École normale supérieure
- Type: Public
- Established: 1968
- Location: Atakpamé, Togo 7°32′06″N 1°07′29″E﻿ / ﻿7.534986°N 1.124827°E
- Website: https://ensatakpame.com/

= École normale supérieure (Atakpamé) =

Educational institution in Atakpamé, Togo

The École normale supérieure, also known as École normale supérieure of Atakpamé or ENS, is a Togolese grande école in the city of Atakpamé. Founded in 1968, it provides education and training for teaching and research.

== History ==
The École normale supérieure was established on 4 September 1968, by decree from Gnassingbé Eyadéma. It is located in Atakpamé, the capital of the Plateaux region. The institution is organized like other ENS schools, offering education in the sciences or the humanities and social sciences, and is intended to train teachers. In the 1980s, one of the teachers, Jacob Gozo, was dismissed and then threatened with internment in a military camp by Gnassingbé Eyadéma's Minister of the Interior, Kpotivi Tévi Ojidjogbe Laclé.

At the beginning of the 21st century the institution continued to face challenges, such as difficulty in curbing violence and sexual violence in Togolese schools, despite efforts to address both issues. Initially, the institution was designed to train middle school teachers, but starting in 2010, it also began training future high school teachers.
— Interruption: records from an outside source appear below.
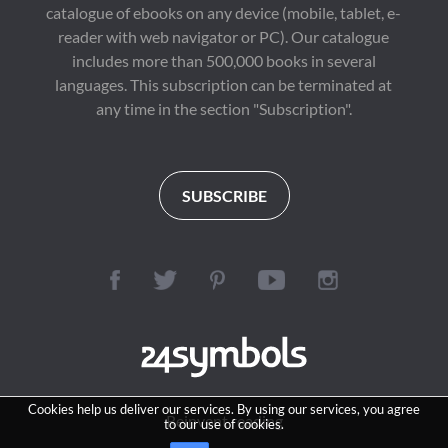
catalogue of ebooks on any device (mobile, tablet, e-
reader with web navigator or PC). Our catalogue
includes more than 500,000 books in several
languages. This subscription can be terminated at
any time in the section "Subscription".
SUBSCRIBE
Cookies help us deliver our services. By using our services, you agree
Reinvent reading
to our use of cookies.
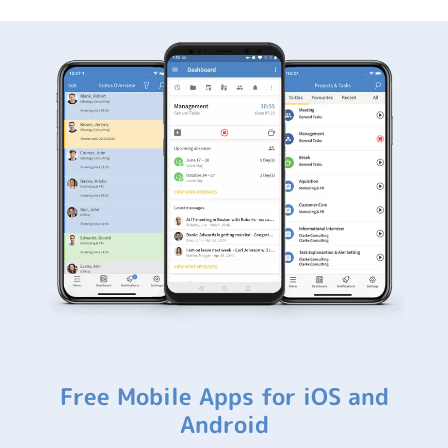
Free Mobile Apps for iOS and
Android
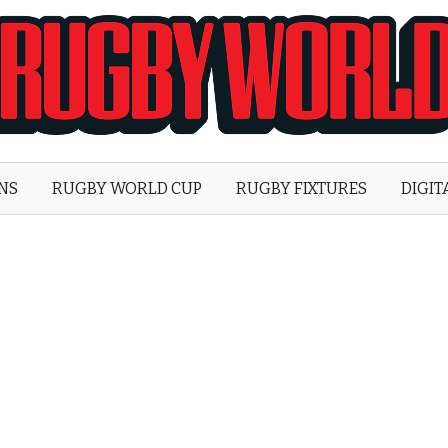
Rugby
World
ONS
RUGBY WORLD CUP
RUGBY FIXTURES
DIGIT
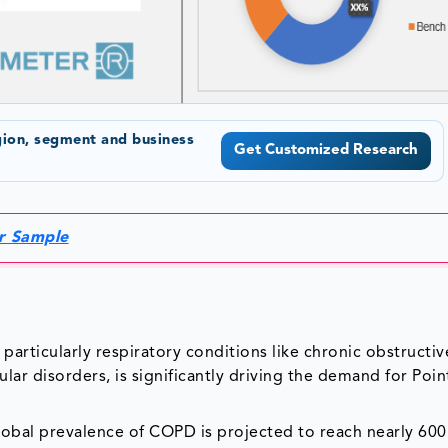
gion, segment and business
Get Customized Research
or Sample
particularly respiratory conditions like chronic obstructiv
ar disorders, is significantly driving the demand for Poin
lobal prevalence of COPD is projected to reach nearly 600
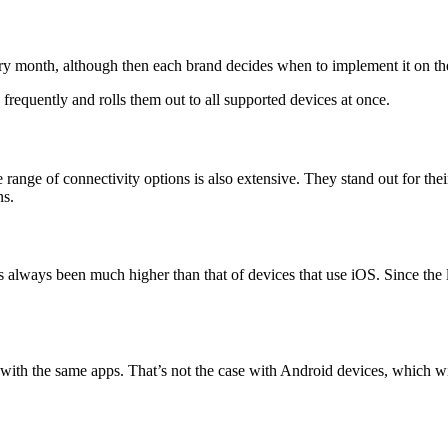
ry month, although then each brand decides when to implement it on the
frequently and rolls them out to all supported devices at once.
he range of connectivity options is also extensive. They stand out for th
ns.
 always been much higher than that of devices that use iOS. Since the 
ith the same apps. That’s not the case with Android devices, which wi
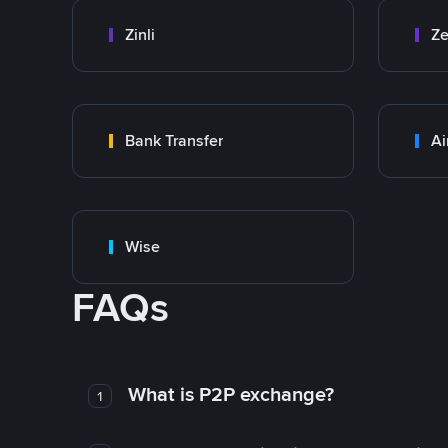
Zinli
Ze
Bank Transfer
Ai
Wise
FAQs
What is P2P exchange?
1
In 2022 it implemented a series of reforms and ceased direct recruitment into the Togolese civil service, which sparked protests and criticism. In 2023, the school joined the LMD system; at that time, it had 744 students, including 232 women. The following year, it announced the establishment of another ENS in Niamtougou.

== Organization ==

=== Extracurricular activities ===
Each year a "Semaine du Normalien" (Normalien Week) is organized, featuring various activities. The school has its own football team, which competes in matches against other university institutions in the country.